[[ Available data open ]]

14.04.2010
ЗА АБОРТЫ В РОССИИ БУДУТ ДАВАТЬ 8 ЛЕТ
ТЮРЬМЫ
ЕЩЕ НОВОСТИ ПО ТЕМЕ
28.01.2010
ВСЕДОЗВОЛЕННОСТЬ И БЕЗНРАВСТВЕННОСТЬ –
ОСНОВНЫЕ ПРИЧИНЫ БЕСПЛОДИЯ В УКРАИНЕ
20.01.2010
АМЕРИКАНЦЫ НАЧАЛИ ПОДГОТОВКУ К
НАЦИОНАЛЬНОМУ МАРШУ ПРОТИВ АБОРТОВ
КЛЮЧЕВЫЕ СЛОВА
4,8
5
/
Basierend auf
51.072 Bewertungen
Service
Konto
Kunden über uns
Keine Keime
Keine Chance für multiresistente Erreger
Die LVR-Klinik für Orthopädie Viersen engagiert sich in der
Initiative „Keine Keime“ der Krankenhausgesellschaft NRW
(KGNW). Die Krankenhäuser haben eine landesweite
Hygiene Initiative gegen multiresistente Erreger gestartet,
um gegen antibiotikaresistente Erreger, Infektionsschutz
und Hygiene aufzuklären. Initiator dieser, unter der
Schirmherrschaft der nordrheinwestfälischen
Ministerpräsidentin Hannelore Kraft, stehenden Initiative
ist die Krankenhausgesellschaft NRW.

[[ Available data closed ]]
[[ Available data open ]]

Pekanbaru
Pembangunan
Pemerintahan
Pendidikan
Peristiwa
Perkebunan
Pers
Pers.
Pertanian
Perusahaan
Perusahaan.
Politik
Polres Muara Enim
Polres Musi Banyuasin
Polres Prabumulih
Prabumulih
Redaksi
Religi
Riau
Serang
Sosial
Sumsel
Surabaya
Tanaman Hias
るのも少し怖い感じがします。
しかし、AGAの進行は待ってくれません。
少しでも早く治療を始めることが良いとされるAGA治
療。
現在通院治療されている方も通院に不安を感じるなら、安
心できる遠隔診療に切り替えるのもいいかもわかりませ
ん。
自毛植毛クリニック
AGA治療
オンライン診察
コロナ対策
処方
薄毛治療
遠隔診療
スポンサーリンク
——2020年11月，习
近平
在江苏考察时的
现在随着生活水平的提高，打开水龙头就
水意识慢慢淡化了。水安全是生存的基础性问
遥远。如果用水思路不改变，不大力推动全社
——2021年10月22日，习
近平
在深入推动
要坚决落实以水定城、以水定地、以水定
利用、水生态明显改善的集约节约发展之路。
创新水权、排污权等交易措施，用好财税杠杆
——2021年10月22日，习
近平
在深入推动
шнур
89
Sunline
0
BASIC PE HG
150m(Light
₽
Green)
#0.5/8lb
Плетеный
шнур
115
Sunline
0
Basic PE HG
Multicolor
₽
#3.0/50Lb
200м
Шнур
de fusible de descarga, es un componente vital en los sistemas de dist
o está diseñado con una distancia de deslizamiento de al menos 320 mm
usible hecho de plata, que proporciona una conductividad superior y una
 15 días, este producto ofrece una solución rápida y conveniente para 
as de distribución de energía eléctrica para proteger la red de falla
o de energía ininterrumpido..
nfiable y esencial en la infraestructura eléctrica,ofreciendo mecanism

[[ Available data closed ]]

**Your task:** Wherever the string "Krankenhausgesellschaft" occurs in the entries, copy that whole line.

**Output below:**
Initiative „Keine Keime“ der Krankenhausgesellschaft NRW
ist die Krankenhausgesellschaft NRW.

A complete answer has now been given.